Quelques semaines après la prise de Pisa, cependant, le 442°RCT a été retiré du front italien, envoyé à Naples, et notre casque en porte le souvenir avec les mots Naples et Bagnolia, qui est évidemment Bagnoli, et embarqué pour la Provence.
Le 30 septembre, elle arriva à Marseille, dûment rappelée sur le casque; de là commença l'ascension vers les Vosges, où le front était installé, et regroupa la 36^ division d'infanterie "Texas".
Les étapes de cette mission sont également rappelées sur notre casque: les principales étapes de ce voyage sont dûment notées: Marseille, Aix-en-Provence, Nîmes, Avignon, Montélimar, Lyon, Beaumont, Dijon, Besançon, Epinal.
Toutes ces localités étaient désormais déjà libérées; Epinal, la plus septentrionale, a été prise le 24 septembre.
A partir de là, cependant, le 442° retourne au combat, dans les bois et les collines des Vosges. Arrêt à Cheniménil, puis Bruyères et Biffontaine sont deux noms que l'on retrouve et ils nous rappellent deux batailles très dures qui se sont déroulées du 15 au 23 octobre.
Bruyères était un village d'environ 3000 habitants, Biffontaine un village agricole de pas plus de 300.
Le régiment est sorti très fatigué de ces durs combats et a été mis au repos.
Repos qui, cependant, fut très court: dans le cadre des batailles précitées, une partie du 1er Bataillon, 275 hommes, appartenant au 141 Rgt. 36^ I.D. Texas, le 24 octobre, il se trouva isolé dans les forêts denses et entouré de forces allemandes écrasantes.
Il est vite devenu connu sous le nom de «The Lost Bataillon», Le Bataillon perdu, car son sort semblait scellé sans aucune chance de s'échapper.
Mais les commandements alliés ont décidé que les Nisei du 442° pourraient à nouveau se reposer, et ont été envoyés pour essayer de sauver ces soldats.
Du 26 au 30 octobre, après cinq jours de combats acharnés et ininterrompus même avec l'arme blanche, on dit que les Nisei ont également attaqué le cri de "Banzai!", enfin le "Lost Bataillon" est sorti du sac; 211 hommes sont sauvés, mais le 442° compte plus de cinquante morts, une vingtaine de disparus et plus de 700 blessés.

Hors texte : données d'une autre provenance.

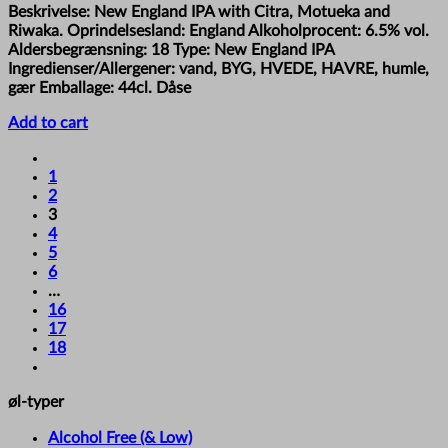
Beskrivelse: New England IPA with Citra, Motueka and
Riwaka. Oprindelsesland: England Alkoholprocent: 6.5% vol.
Aldersbegrænsning: 18 Type: New England IPA
Ingredienser/Allergener: vand, BYG, HVEDE, HAVRE, humle,
gær Emballage: 44cl. Dåse
Add to cart
1
2
3
4
5
6
…
16
17
18
øl-typer
Alcohol Free (& Low)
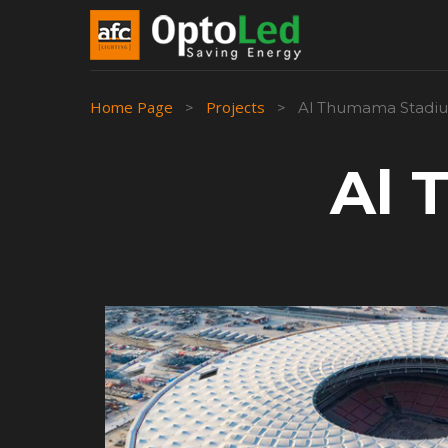
Home Page
Projects
>
>
Al Thumama Stadi
Al 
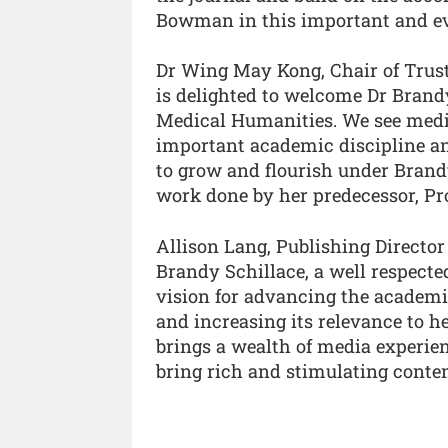
Bowman in this important and ev
Dr Wing May Kong, Chair of Truste
is delighted to welcome Dr Brandy
Medical Humanities. We see medi
important academic discipline an
to grow and flourish under Brandy
work done by her predecessor, P
Allison Lang, Publishing Director
Brandy Schillace, a well respect
vision for advancing the academic
and increasing its relevance to h
brings a wealth of media experie
bring rich and stimulating content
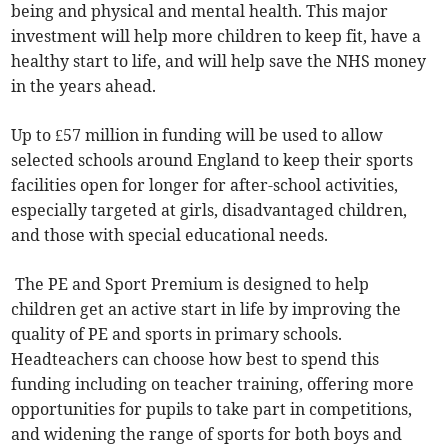
being and physical and mental health. This major
investment will help more children to keep fit, have a
healthy start to life, and will help save the NHS money
in the years ahead.
Up to £57 million in funding will be used to allow
selected schools around England to keep their sports
facilities open for longer for after-school activities,
especially targeted at girls, disadvantaged children,
and those with special educational needs.
The PE and Sport Premium is designed to help
children get an active start in life by improving the
quality of PE and sports in primary schools.
Headteachers can choose how best to spend this
funding including on teacher training, offering more
opportunities for pupils to take part in competitions,
and widening the range of sports for both boys and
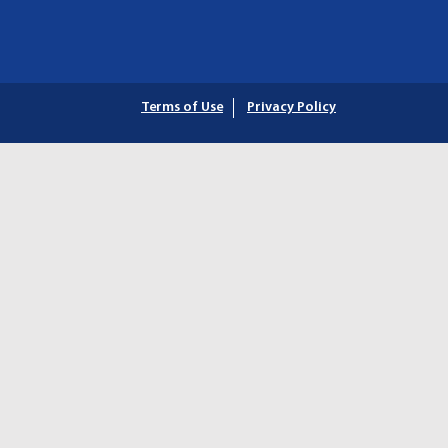
Terms of Use
Privacy Policy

Au total, le mois d'octobre 1944 dans les Vosges a coûté au 442° RCT 161 morts, 43 disparus et environ 2000 blessés, sur un effectif initial de 2943 hommes.
Après cela, les restes du régiment ont été mis au repos et réorganisés, récupérant les blessés encore capables et intégrant de nouvelles recrues.

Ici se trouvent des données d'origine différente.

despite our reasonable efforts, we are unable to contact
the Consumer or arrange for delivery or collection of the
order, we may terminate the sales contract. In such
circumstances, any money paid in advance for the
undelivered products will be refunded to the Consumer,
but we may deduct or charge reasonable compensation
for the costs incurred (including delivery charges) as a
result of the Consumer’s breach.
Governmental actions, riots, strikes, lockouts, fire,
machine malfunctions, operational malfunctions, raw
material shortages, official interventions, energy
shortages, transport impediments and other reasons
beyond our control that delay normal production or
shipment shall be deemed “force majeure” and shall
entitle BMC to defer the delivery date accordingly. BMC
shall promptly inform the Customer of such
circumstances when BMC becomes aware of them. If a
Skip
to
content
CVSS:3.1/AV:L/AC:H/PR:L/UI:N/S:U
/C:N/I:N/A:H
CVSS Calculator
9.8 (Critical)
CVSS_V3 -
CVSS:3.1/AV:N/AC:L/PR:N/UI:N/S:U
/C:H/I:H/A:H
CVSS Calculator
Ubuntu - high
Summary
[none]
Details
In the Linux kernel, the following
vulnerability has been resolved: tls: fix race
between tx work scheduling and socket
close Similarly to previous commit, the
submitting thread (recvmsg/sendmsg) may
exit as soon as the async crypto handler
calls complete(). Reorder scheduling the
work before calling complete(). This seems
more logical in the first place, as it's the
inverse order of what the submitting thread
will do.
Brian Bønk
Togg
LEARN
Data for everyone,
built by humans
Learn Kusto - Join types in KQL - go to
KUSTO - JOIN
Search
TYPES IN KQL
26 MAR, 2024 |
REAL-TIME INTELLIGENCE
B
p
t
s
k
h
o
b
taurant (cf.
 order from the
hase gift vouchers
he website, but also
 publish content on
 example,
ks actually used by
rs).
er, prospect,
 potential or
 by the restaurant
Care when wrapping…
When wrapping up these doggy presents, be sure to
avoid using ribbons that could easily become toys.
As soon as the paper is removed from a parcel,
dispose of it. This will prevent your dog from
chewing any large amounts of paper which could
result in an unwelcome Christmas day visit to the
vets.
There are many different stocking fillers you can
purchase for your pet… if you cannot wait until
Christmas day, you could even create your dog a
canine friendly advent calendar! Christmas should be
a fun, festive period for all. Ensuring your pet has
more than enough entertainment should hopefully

Le 23 mars 1945, ils furent de nouveau envoyés en Italie, dans le secteur entre La Spezia et Lunigiana de la Ligne Gothique; ici, ils étaient maintenant agrégés au 92^ I.D. Buffalo et même si c'était maintenant les derniers jours de la guerre, les combats étaient toujours amers et sanglants.

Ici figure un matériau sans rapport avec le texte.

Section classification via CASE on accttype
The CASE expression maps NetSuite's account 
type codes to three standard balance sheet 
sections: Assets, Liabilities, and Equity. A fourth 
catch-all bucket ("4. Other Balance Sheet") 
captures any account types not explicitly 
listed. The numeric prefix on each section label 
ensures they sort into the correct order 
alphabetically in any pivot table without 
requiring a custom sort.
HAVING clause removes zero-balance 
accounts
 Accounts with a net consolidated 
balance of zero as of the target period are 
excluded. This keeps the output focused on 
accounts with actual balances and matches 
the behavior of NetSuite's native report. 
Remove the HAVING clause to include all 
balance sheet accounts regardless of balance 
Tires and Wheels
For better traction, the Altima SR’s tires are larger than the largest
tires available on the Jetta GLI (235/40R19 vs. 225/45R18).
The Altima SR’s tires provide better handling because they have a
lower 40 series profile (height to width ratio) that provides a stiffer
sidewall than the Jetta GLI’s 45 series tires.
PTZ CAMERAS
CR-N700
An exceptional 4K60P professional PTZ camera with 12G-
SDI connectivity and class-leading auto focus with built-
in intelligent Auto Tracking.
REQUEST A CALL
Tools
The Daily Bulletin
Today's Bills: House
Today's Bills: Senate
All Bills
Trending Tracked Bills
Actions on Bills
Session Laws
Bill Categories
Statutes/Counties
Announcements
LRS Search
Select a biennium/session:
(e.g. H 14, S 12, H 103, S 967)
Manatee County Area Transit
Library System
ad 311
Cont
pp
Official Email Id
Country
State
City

Notre casque, cependant, ne porte aucune trace de ce retour en Italie; on peut supposer que le vétéran fait partie des blessés de la campagne des Vosges et alors peut-être est-il allé à l'hôpital ou même sorti du service.
Je crois aussi que le casque qu'il a personnalisé était tellement décoré après la guerre, lorsque le vétéran a rassemblé ses souvenirs et a décidé de laisser une trace sur son souvenir.
On ne sait pas où il a récupéré ce M.40 mais compte tenu de son histoire probable, les endroits où il s'est affronté avec les soldats de LW étaient ceux de mon pays, en particulier à partir de la première bataille au Belvedere di Suvereto, où les opposants c'étaient la XIX Felddivision de la Luftwaffe avec un bataillon du 16e SS-Panzergrenadier, jusqu'à la prise de Pise.
Enfin, je voudrais mentionner que la 442°RCT comptait au total environ 14 000 hommes dans ses rangs; considérant que l'effectif optimal de l'unité était de 4 000 hommes, cela signifie que pendant la période relativement courte de sa guerre, soit moins de douze mois, elle a été reconstruite plus de trois fois.
C'est aussi le corps le plus décoré de toute l'histoire militaire américaine.